With several big data-themed events coming up this month — among them the global multi-city Big Data Week series — the level of social media chatter around this topic is likely to surge. One vendor that's well placed to track that buzz is DataSift, whose stock-in-trade is analyzing Twitter data to identify trends. In preparation for EuroCloud UK's own big data meetup tomorrow (see my previous post for details), DataSift's Tim Barker sent me the infographic below (click on the image to enlarge). This presents several findings from its analysis of every tweet throughout 2012 that mentioned big data.
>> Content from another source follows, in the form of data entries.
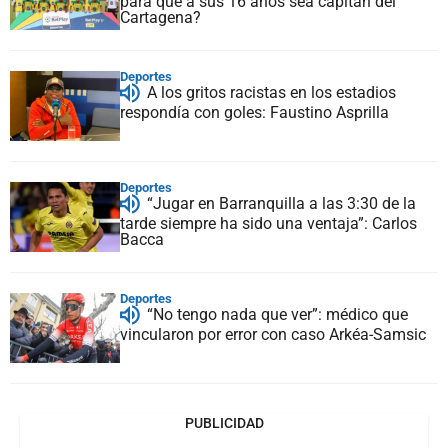
para que a sus 16 años sea capitán del
Cartagena?
Deportes
A los gritos racistas en los estadios
respondía con goles: Faustino Asprilla
Deportes
“Jugar en Barranquilla a las 3:30 de la
tarde siempre ha sido una ventaja”: Carlos
Bacca
Deportes
“No tengo nada que ver”: médico que
vincularon por error con caso Arkéa-Samsic
PUBLICIDAD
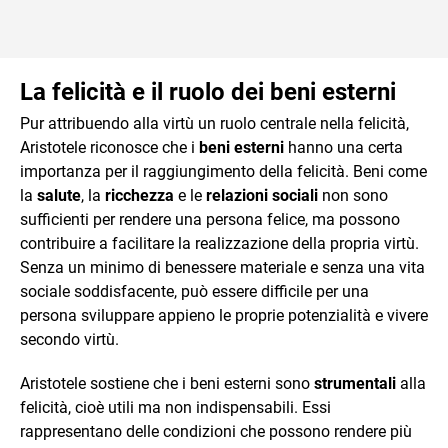
La felicità e il ruolo dei beni esterni
Pur attribuendo alla virtù un ruolo centrale nella felicità,
Aristotele riconosce che i
beni esterni
hanno una certa
importanza per il raggiungimento della felicità. Beni come
la
salute
, la
ricchezza
e le
relazioni sociali
non sono
sufficienti per rendere una persona felice, ma possono
contribuire a facilitare la realizzazione della propria virtù.
Senza un minimo di benessere materiale e senza una vita
sociale soddisfacente, può essere difficile per una
persona sviluppare appieno le proprie potenzialità e vivere
secondo virtù.
Aristotele sostiene che i beni esterni sono
strumentali
alla
felicità, cioè utili ma non indispensabili. Essi
rappresentano delle condizioni che possono rendere più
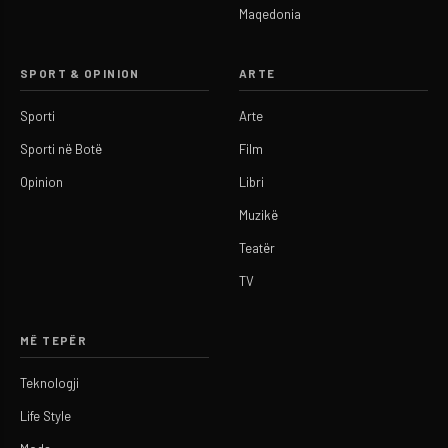
Maqedonia
SPORT & OPINION
ARTE
Sporti
Arte
Sporti në Botë
Film
Opinion
Libri
Muzikë
Teatër
TV
MË TEPËR
Teknologji
Life Style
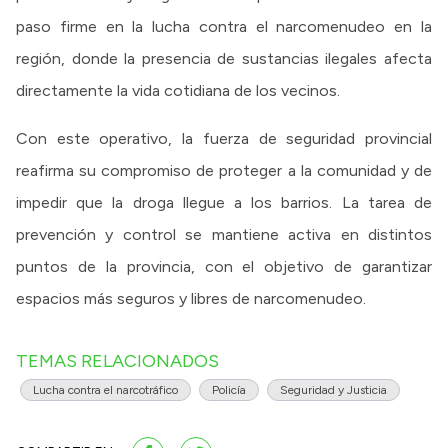
paso firme en la lucha contra el narcomenudeo en la
región, donde la presencia de sustancias ilegales afecta
directamente la vida cotidiana de los vecinos.
Con este operativo, la fuerza de seguridad provincial
reafirma su compromiso de proteger a la comunidad y de
impedir que la droga llegue a los barrios. La tarea de
prevención y control se mantiene activa en distintos
puntos de la provincia, con el objetivo de garantizar
espacios más seguros y libres de narcomenudeo.
TEMAS RELACIONADOS
Lucha contra el narcotráfico
Policía
Seguridad y Justicia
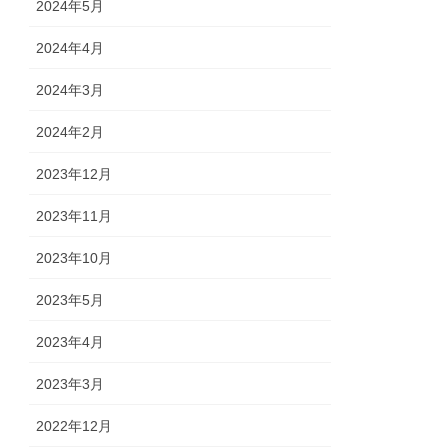
2024年5月
2024年4月
2024年3月
2024年2月
2023年12月
2023年11月
2023年10月
2023年5月
2023年4月
2023年3月
2022年12月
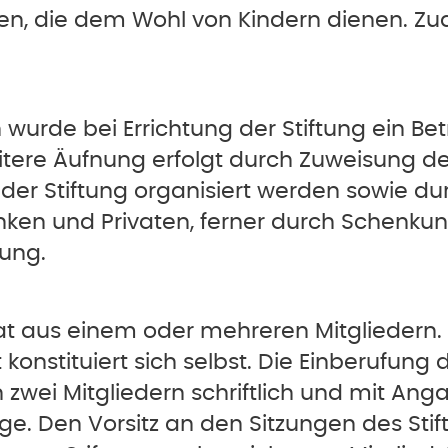
tzen, die dem Wohl von Kindern dienen. Z
wurde bei Errichtung der Stiftung ein Be
ere Äufnung erfolgt durch Zuweisung de
er Stiftung organisiert werden sowie durc
ken und Privaten, ferner durch Schenkun
tung.
srat aus einem oder mehreren Mitgliedern
 konstituiert sich selbst. Die Einberufung 
 zwei Mitgliedern schriftlich und mit An
e. Den Vorsitz an den Sitzungen des Stif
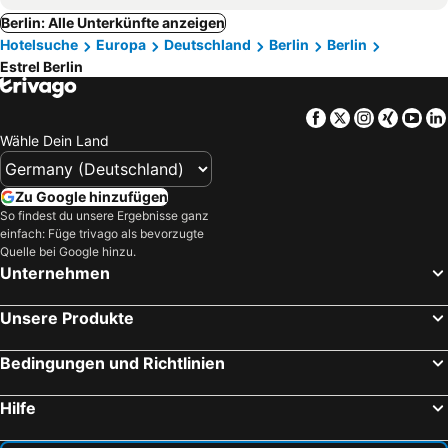
Berlin: Alle Unterkünfte anzeigen
Hotelsuche
Europa
Deutschland
Berlin
Berlin
Estrel Berlin
Facebook
Twitter
Instagra
Xing
Yo
Wähle Dein Land
Zu Google hinzufügen
So findest du unsere Ergebnisse ganz
einfach: Füge trivago als bevorzugte
Quelle bei Google hinzu.
Unternehmen
Unsere Produkte
Bedingungen und Richtlinien
Hilfe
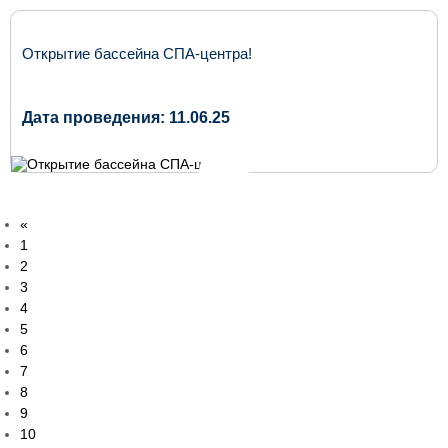
Открытие бассейна СПА-центра!
Дата проведения: 11.06.25
«
1
2
3
4
5
6
7
8
9
10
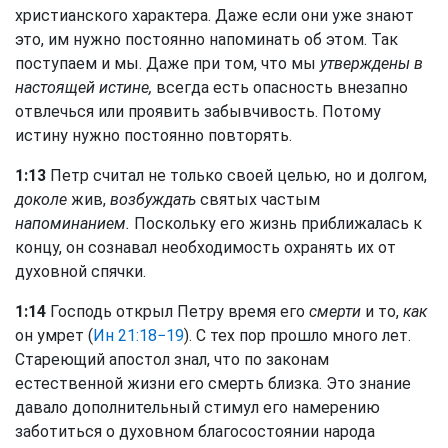
христианского характера. Даже если они уже знают
это, им нужно постоянно напоминать об этом. Так
поступаем и мы. Даже при том, что мы
утверждены в
настоящей истине,
всегда есть опасность внезапно
отвлечься или проявить забывчивость. Потому
истину нужно постоянно повторять.
1:13
Петр считал не только своей целью, но и долгом,
доколе
жив,
возбуждать
святых частым
напоминанием.
Поскольку его жизнь приближалась к
концу, он сознавал необходимость охранять их от
духовной спячки.
1:14
Господь открыл Петру время его
смерти
и то,
как
он умрет (
Ин 21:18−19
). С тех пор прошло много лет.
Стареющий апостол знал, что по законам
естественной жизни его смерть близка. Это знание
давало дополнительный стимул его намерению
заботиться о духовном благосостоянии народа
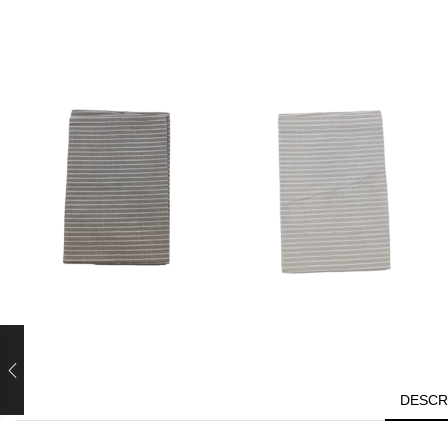
DESCR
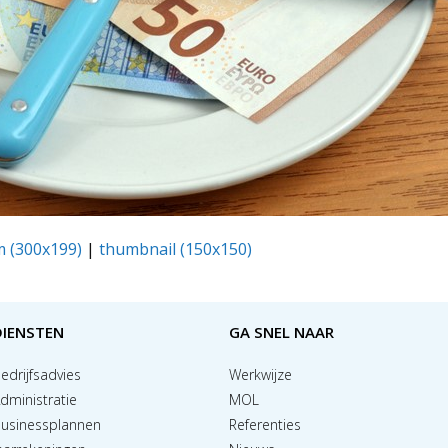
 (300x199)
|
thumbnail (150x150)
DIENSTEN
GA SNEL NAAR
edrijfsadvies
Werkwijze
dministratie
MOL
usinessplannen
Referenties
Infographic of Big Data tweets 2012

The main message from the analysis is that the world is still learning about big data, and that probably means we're in the early adopter phase and not yet at the peak of the notorious hype cycle. Here's a quick rundown of some of the most striking findings:

  • After staying almost flat from Q1 to Q2, tweets about big data surged 25% in both Q3 and Q4.
  • 72% of tweets included links, showing the conversations were mostly about sharing information resources.
  • The most shared articles of the year were largely explaining, exploring or 'mythbusting' the topic.
  • Hadoop ensured that Apache was the most mentioned vendor, but MongoDB developer 10gen was a strong second place.
  • IBM's active content marketing strategy doubtless helped it beat out HP, Teradata, Oracle and EMC for mentions
  • Splunk's IPO will have helped its visibility. Conversely, HP's spat over Autonomy generated the most negative tweets on big data.
  • Japan's habitual preference for build-your-own solutions gave Cloudera prominence over rival vendors in that market.
  • Splunk outperformed in the US, DataSift in the UK, SAP in Germany and (why?) IBM in France.

DataSift maintains what it claims is Europe's biggest Hadoop cluster (comment in Talkback below if you know different!). It says that every tweet is stored along with an average of 72 data items relating to it and it stores around four terabytes of data every single day. In its analysis of 2012 tweets on big data, it found over 2 million interactions involving just less than one million authors. Peak activity was just over 3000 tweets an hour — almost one per second — but that's literally just a drop in the ocean of 8000+ items per second that DataSift monitors in total.